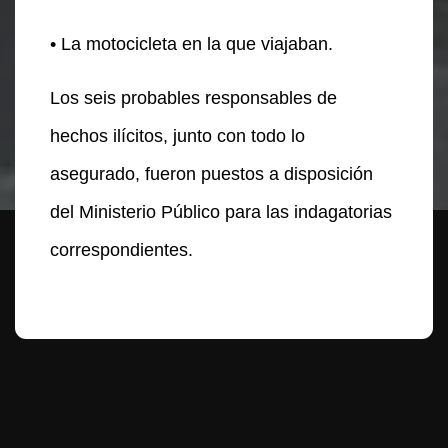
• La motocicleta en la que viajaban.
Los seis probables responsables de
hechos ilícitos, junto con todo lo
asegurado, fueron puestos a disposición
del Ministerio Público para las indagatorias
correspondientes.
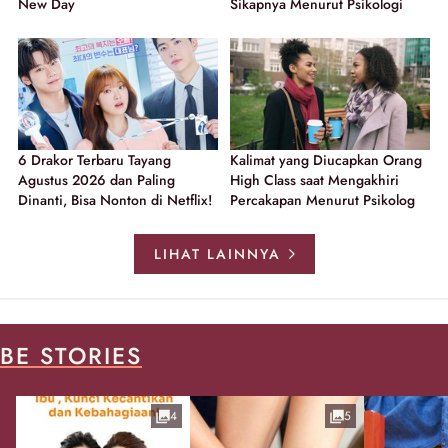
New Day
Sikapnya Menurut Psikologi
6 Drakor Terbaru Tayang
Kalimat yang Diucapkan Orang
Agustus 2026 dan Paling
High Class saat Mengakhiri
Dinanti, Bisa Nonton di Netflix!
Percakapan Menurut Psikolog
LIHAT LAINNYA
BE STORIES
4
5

----

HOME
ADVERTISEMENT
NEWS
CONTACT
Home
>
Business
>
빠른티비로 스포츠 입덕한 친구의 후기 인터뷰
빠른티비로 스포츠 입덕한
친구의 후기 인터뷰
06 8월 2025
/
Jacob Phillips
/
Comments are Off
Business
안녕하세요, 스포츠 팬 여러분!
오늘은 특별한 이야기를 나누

----

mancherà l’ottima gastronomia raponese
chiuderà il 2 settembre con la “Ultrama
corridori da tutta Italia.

----

**TASK OBJECTIVE**
Across the material, how many lines contain the word "빠른티비로"? Only the number is wanted.

**WRITTEN ANSWER**
2